Joe Biden’s team signed thousands of last-minute presidential pardons—including for key political allies—using an autopen, and now the explosive revelation that he never even saw most of their names is shaking the nation’s faith in the very concept of executive clemency.
At a Glance
- Biden’s staff, not Biden himself, gave the final go-ahead for autopen-signed pardons, including controversial preemptive ones
- Republicans and President Trump are demanding investigations, calling the legitimacy of these pardons into question
- Legal scholars are split: was this a practical necessity or an abuse of constitutional power?
- Thousands of individuals—some high-profile—now walk free, thanks to a process critics say was “rubber-stamped” in the final hours
Biden’s Last-Minute Pardons: Staff, Autopen, and Outrage
Americans who believe in the solemnity of the presidential pardon—one of the gravest, most personal powers the Constitution bestows—have every right to be furious. Internal emails, made public in July, show that President Joe Biden did not individually review, let alone hand-sign, thousands of pardons issued in the closing days of his term. Instead, key White House staffers, led by Chief of Staff Jeff Zients, approved and executed these mass clemencies using an autopen—a machine that mechanically stamps a president’s signature—often in the dead of night. The pardons swept up nearly 2,500 nonviolent drug offenders, Biden’s own son, and a raft of high-profile allies, including Anthony Fauci and Gen. Mark Milley, shielding them from any potential prosecution by the incoming Trump administration.
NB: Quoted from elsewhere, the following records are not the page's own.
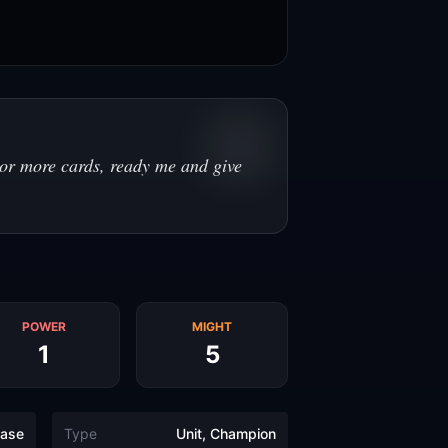
or more cards, ready me and give
POWER
MIGHT
1
5
ase
Type
Unit, Champion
As the dust settles, the scope and method of these pardons are triggering a constitutional firestorm.
Biden defended the process in a rare interview, claiming he established all the criteria himself and only resorted to the autopen out of necessity, given the sheer volume. Yet the internal trail tells a different story: staffers, not Biden, finalized the lists and gave the critical sign-offs, even for the most explosive, preemptive pardons. Not since Richard Nixon has the country seen such a glaring question mark over the legitimacy of presidential mercy. Critics point out that the use of autopen for such significant, constitutionally protected acts is unprecedented at this scale—and that, at the very least, the American people deserve a president who reads the names of those he’s pardoning before letting them off the hook.
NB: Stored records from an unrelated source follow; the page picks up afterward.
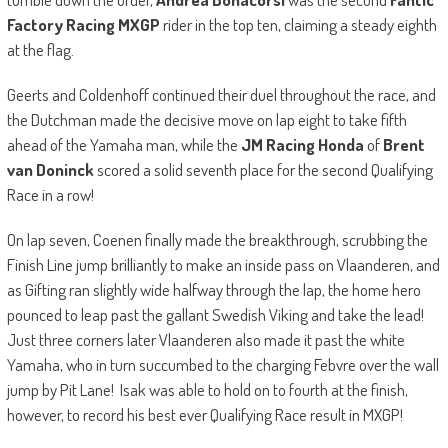
Factory Racing MXGP
rider in the top ten, claiming a steady eighth
at the flag.
Geerts and Coldenhoff continued their duel throughout the race, and
the Dutchman made the decisive move on lap eight to take fifth
ahead of the Yamaha man, while the
JM Racing Honda
of
Brent
van Doninck
scored a solid seventh place for the second Qualifying
Race in a row!
On lap seven, Coenen finally made the breakthrough, scrubbing the
Finish Line jump brilliantly to make an inside pass on Vlaanderen, and
as Gifting ran slightly wide halfway through the lap, the home hero
pounced to leap past the gallant Swedish Viking and take the lead!
Just three corners later Vlaanderen also made it past the white
Yamaha, who in turn succumbed to the charging Febvre over the wall
jump by Pit Lane! Isak was able to hold on to fourth at the finish,
however, to record his best ever Qualifying Race result in MXGP!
Congressional Fury and Legal Uncertainty
Republican lawmakers, led by House Oversight Chair James Comer, are launching investigations into whether the autopen-signed pardons are even valid. Their argument is simple: the Constitution vests the pardon power in the president personally, not in his staff or a mechanical device. The fact that Chief of Staff Jeff Zients signed off on the final wave of pardons with Biden reportedly disengaged—at a time when his fitness for office was already under scrutiny—has only added fuel to the fire. President Trump, now back in the White House, has seized on the revelations, calling for immediate legal reviews and vowing to restore “real accountability” to the executive branch. The stakes are sky-high: if these pardons are found invalid, thousands of individuals, including prominent Washington insiders, could be subject to prosecution after all.
Legal experts are split. Some maintain that as long as the president authorized the action in some form, autopen use is technically legal. Others argue this flies in the face of the Founders’ intent, turning a deeply personal act of mercy into an administrative rubber stamp. The controversy is expected to land in the courts, with challenges already being prepared by conservative legal groups and a growing chorus of constitutional scholars warning of the dangerous precedent set by Biden’s final days in office.
Impacts on Families, Justice, and Trust in Government
The fallout is not just political. For the thousands of people who walked free thanks to these pardons—ranging from nonviolent drug offenders to top-level bureaucrats—the legal and emotional whiplash is overwhelming. Some families are celebrating a second chance, while others brace for the possibility that their loved ones could be dragged back into legal limbo if the pardons are overturned. Meanwhile, the American public is left to wonder: if a president’s signature on a pardon can be delegated to a staffer and a machine, what other sacred powers are up for grabs in Washington?
White House staffers, including Zients and Staff Secretary Stefanie Feldman, now face intense scrutiny over their roles in executing the pardons. Congressional investigators are demanding transcripts, emails, and testimony to uncover just how disengaged Biden was from the process. The controversy is also fueling calls for institutional reforms—potentially requiring future presidents to hand-sign all clemency warrants and document their personal involvement. Until then, the Biden pardons saga stands as a cautionary tale about the perils of unchecked executive power and the slow erosion of public trust in America’s most fundamental institutions.